Rich Little Poor Tippers

I need to get a couple of things out of the way before I get to what this blog is really about, which will take up so little space that it will turn out not to be what this blog is really about. But it's why I started to write this, and is the perfect opportunity for me to kill two birds with one stone.
First of all, if you've never heard of tipping your server in a restaurant, or you don't have a concept as to why you should tip, or if you just don't feel a reason to tip, then I have some advice for you: Stay home or hit the drive-thru. There is a reason we tip those that give us a service. These workers get paid, get this, $2.17 an hour. That's it. They survive off the tips they should receive for providing you a service. If you are too cheap or too ignorant to tip your server then you don't deserve to go to a sit down restaurant. And don't you dare complain about the bad service you get when you return, because you will be remembered and your service will suck because you deserve it. It's theft of a service. Thief. Ignorant thief. Slave labor was abolished long ago.
My boyfriend works in a popular Atlanta restaurant. I've worked in several, so I know how it is, but he has honed his craft to where he ends up the best employee wherever he goes. I couldn't make a career of it, but I never got into management. His restaurant has become a favorite of celebrities, as more and more filming is being done in and around town. I could compose an entire blog about what celebs hit the mark when it comes to tipping (Erykah Badu, kids from Vampire Diaries) and who surprisingly seem clueless to the concept (Solange Knowles, Real Housewives). But I'll be getting back to those housewives in a minute.

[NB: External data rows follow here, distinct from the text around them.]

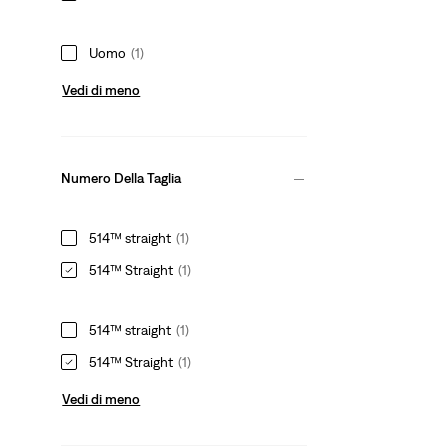
Uomo
(1)
Vedi di meno
Numero Della Taglia
514™ straight
(1)
514™ Straight
(1)
514™ straight
(1)
514™ Straight
(1)
Vedi di meno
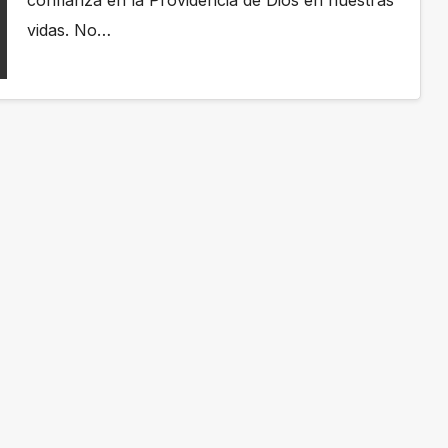
confianza en la Providencia de Dios en nuestras
vidas. No…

The second bird in my sights today is the bastardization of hollywood. I won't even capitalize the word anymore. I talk specifically about the growing plague of people who are famous for nothing at all, or worse, for bad behavior. It's even worse with their attitude that they actually deserve their fame and to be treated special. Instead of considering that their notoriety brings any responsibility to be good people and set an example for our youth, they seem to think they have some sort of carte blanche to act a fool. Urinating behind the bar of a nightclub, fistfights, catfights, screaming matches, parading your children for your benefit. These are not the actions of rational, mature adults, but of spoiled brats who crave the most attention.
I think we should have a separate hollywood, hollywood beta or something. There we can put the folks that are really just folks who happen to be on television and will very soon just be folks again. This sets up the return of proper Hollywood with, classy or not, people who actually work to entertain us. The other hollywood is where we can also send all the crazed tabloid paparazzi so they can hound and hunt down and kill in tunnels the wannabes/neverbes.
As I said, celebrities often visit my boyfriend's restaurant, and so do the Real Housewives of Atlanta. On their most recent visit, though, they were filming for their new season. Everyone had to sign releases in case they are in the shot. Soooo, now I have no choice but to set my DVR to record this damn show on the off-chance he will show up in an episode. At least there's fast forward. If you watch the show, come back after the season starts and I'll report on whether or not he made the cut. I can guarantee you one thing you won't be seeing, a server happily counting his or her money after they leave.